:: What the exercise asks ::
Give the data again exactly, from its opening line through the line in which "ished as part" appears.

───── Data to process ─────

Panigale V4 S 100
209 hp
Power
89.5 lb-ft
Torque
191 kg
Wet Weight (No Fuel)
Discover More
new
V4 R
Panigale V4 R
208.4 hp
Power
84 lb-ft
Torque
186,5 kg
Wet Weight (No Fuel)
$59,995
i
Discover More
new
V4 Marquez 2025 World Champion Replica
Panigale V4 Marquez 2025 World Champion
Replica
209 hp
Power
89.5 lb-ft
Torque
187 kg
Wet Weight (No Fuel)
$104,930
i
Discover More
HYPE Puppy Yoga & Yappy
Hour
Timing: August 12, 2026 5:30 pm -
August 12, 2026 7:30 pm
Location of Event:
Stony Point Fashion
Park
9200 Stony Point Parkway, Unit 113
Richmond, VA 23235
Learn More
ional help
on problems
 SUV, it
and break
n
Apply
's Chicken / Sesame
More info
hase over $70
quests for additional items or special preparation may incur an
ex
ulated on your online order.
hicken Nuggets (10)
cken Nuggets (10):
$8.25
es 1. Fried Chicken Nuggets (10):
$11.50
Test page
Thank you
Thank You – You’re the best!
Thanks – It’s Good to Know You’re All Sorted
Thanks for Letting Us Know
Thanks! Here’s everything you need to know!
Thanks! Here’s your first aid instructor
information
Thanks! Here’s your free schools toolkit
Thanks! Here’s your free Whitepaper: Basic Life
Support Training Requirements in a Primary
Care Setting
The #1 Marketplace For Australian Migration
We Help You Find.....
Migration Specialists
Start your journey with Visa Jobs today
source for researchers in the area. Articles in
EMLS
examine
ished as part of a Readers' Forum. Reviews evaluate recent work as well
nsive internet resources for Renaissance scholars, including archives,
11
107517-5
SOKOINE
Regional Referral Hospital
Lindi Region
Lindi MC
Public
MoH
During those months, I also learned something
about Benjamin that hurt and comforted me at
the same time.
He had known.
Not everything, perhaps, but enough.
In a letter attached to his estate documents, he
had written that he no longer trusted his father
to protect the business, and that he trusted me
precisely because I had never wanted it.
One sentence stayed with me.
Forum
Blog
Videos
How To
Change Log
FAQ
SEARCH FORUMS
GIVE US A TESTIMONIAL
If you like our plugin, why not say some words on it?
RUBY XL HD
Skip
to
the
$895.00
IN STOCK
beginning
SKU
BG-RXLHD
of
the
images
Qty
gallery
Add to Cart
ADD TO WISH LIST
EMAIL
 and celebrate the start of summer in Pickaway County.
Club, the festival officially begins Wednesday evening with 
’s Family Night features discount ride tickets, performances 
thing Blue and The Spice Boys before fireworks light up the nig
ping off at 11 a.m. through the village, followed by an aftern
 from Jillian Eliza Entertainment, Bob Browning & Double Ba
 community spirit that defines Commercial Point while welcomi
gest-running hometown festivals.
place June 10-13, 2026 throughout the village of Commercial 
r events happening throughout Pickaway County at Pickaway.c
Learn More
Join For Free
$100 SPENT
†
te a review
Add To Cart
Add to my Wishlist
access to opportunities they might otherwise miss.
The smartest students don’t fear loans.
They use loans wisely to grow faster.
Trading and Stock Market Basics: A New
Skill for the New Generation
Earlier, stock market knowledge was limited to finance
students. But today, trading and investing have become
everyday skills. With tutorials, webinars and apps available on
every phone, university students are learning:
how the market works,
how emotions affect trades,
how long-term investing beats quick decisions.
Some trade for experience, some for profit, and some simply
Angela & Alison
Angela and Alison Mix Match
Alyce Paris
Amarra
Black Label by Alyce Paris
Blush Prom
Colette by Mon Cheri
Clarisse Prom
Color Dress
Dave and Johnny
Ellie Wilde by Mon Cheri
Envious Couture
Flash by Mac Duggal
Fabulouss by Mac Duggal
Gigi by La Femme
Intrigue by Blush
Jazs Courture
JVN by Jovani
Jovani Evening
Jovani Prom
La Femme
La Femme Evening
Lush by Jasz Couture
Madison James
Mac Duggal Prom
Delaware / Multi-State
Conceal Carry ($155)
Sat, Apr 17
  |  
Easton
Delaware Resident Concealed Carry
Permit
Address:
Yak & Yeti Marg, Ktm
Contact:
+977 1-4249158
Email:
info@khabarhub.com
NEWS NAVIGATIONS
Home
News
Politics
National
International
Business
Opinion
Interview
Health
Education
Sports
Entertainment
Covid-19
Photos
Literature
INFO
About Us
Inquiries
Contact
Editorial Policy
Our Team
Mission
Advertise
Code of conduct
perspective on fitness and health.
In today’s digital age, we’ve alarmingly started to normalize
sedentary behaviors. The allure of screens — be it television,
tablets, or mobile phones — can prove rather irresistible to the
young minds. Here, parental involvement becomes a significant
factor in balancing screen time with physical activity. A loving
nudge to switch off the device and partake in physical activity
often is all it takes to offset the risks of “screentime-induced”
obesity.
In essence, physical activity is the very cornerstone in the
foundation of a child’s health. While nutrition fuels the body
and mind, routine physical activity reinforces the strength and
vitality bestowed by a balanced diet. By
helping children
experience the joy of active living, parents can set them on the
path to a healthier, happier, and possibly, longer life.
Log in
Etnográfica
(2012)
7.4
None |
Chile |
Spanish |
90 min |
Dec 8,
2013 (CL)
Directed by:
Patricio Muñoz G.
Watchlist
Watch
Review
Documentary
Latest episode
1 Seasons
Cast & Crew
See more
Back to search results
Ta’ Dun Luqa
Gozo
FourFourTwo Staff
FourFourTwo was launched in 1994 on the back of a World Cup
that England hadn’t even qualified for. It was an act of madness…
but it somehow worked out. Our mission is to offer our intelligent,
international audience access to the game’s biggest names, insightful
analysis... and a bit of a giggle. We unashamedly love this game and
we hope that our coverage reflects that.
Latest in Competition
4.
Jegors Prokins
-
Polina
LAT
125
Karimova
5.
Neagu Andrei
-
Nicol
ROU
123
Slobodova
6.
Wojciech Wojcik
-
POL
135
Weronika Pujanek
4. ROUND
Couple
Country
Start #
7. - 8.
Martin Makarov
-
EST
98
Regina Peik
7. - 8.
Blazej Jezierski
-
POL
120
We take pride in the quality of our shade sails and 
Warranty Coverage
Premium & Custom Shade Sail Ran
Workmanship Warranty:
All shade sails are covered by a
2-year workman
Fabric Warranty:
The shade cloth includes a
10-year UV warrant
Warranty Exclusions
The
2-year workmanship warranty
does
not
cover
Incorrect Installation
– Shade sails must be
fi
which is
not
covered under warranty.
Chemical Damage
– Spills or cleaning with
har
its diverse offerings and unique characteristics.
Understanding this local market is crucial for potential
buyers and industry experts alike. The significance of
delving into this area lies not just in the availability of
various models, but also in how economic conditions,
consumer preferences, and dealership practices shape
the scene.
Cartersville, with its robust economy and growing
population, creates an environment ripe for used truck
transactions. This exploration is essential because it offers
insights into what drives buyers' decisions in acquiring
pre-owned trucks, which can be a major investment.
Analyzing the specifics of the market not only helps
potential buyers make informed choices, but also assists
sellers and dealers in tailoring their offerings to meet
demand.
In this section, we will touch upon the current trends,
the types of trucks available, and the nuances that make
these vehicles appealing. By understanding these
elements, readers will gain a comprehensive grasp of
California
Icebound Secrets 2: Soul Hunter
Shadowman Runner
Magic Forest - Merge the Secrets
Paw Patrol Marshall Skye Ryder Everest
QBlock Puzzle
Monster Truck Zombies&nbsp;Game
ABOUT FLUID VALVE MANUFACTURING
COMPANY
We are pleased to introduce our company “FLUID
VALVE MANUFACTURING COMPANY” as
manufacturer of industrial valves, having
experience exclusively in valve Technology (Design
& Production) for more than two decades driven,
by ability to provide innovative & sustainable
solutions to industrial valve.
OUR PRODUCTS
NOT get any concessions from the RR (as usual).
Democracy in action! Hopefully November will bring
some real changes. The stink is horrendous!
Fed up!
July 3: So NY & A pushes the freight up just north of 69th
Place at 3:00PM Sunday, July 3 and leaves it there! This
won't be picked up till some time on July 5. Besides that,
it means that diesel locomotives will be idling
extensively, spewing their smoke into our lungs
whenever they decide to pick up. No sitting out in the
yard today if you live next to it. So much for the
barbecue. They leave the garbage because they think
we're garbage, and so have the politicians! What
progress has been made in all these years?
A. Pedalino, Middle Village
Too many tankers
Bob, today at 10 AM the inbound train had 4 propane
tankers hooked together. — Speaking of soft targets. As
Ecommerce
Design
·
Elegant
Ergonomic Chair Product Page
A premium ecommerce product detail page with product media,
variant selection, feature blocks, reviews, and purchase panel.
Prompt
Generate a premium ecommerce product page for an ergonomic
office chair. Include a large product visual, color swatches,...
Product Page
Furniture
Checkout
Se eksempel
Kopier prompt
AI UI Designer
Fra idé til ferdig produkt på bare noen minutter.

─────

:: Solution to this task ::
Panigale V4 S 100
209 hp
Power
89.5 lb-ft
Torque
191 kg
Wet Weight (No Fuel)
Discover More
new
V4 R
Panigale V4 R
208.4 hp
Power
84 lb-ft
Torque
186,5 kg
Wet Weight (No Fuel)
$59,995
i
Discover More
new
V4 Marquez 2025 World Champion Replica
Panigale V4 Marquez 2025 World Champion
Replica
209 hp
Power
89.5 lb-ft
Torque
187 kg
Wet Weight (No Fuel)
$104,930
i
Discover More
HYPE Puppy Yoga & Yappy
Hour
Timing: August 12, 2026 5:30 pm -
August 12, 2026 7:30 pm
Location of Event:
Stony Point Fashion
Park
9200 Stony Point Parkway, Unit 113
Richmond, VA 23235
Learn More
ional help
on problems
 SUV, it
and break
n
Apply
's Chicken / Sesame
More info
hase over $70
quests for additional items or special preparation may incur an
ex
ulated on your online order.
hicken Nuggets (10)
cken Nuggets (10):
$8.25
es 1. Fried Chicken Nuggets (10):
$11.50
Test page
Thank you
Thank You – You’re the best!
Thanks – It’s Good to Know You’re All Sorted
Thanks for Letting Us Know
Thanks! Here’s everything you need to know!
Thanks! Here’s your first aid instructor
information
Thanks! Here’s your free schools toolkit
Thanks! Here’s your free Whitepaper: Basic Life
Support Training Requirements in a Primary
Care Setting
The #1 Marketplace For Australian Migration
We Help You Find.....
Migration Specialists
Start your journey with Visa Jobs today
source for researchers in the area. Articles in
EMLS
examine
ished as part of a Readers' Forum. Reviews evaluate recent work as well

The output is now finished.